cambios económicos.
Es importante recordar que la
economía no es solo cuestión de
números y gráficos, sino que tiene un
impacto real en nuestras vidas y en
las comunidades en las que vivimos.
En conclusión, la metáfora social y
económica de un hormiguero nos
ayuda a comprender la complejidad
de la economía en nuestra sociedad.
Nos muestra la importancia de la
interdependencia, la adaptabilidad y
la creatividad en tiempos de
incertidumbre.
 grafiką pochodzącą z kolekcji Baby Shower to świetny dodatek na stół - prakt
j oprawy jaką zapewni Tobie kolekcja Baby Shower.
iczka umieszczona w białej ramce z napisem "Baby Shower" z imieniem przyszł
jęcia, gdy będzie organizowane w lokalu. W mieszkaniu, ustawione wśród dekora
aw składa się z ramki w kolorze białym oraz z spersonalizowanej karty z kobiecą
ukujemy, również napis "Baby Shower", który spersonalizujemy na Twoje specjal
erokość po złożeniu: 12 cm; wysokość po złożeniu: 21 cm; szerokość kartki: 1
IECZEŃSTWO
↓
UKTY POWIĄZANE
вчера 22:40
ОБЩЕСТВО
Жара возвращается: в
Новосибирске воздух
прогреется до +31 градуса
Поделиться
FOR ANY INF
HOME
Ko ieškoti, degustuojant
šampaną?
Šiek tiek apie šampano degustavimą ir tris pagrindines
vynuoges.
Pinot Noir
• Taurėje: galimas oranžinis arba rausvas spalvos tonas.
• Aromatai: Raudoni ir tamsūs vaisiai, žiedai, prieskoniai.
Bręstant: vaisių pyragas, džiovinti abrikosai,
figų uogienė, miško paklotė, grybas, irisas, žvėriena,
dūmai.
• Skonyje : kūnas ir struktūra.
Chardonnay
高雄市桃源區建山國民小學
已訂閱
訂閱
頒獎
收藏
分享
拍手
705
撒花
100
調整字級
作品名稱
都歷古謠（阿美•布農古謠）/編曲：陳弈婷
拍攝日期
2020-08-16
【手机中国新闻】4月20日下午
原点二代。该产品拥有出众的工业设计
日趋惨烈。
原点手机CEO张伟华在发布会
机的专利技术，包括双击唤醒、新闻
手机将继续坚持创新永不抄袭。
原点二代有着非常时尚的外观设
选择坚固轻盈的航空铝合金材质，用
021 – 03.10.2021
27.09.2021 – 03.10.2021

————————

- _Activity_
Reproduce each line from the records that contains the word "Baby".

- _Task solution_
 grafiką pochodzącą z kolekcji Baby Shower to świetny dodatek na stół - prakt
j oprawy jaką zapewni Tobie kolekcja Baby Shower.
iczka umieszczona w białej ramce z napisem "Baby Shower" z imieniem przyszł
ukujemy, również napis "Baby Shower", który spersonalizujemy na Twoje specjal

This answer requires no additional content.